+++ MATERIAL TO PROCESS
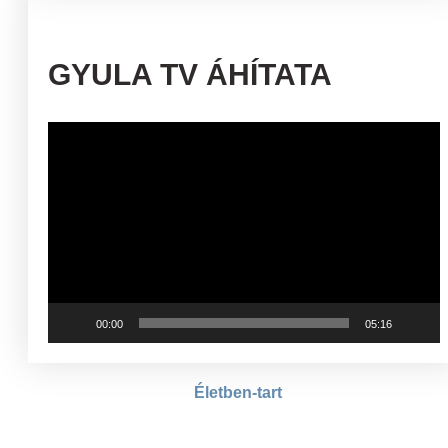
GYULA TV ÁHÍTATA
Videólejátszó
00:00
05:16
Életben-tart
++++++
◆ TASK REQUIREMENTS: Set each line of the records down again exactly as it reads. Omit the pictures.

◆ SOLVED EXERCISE:
GYULA TV ÁHÍTATA
Videólejátszó
00:00
05:16
Életben-tart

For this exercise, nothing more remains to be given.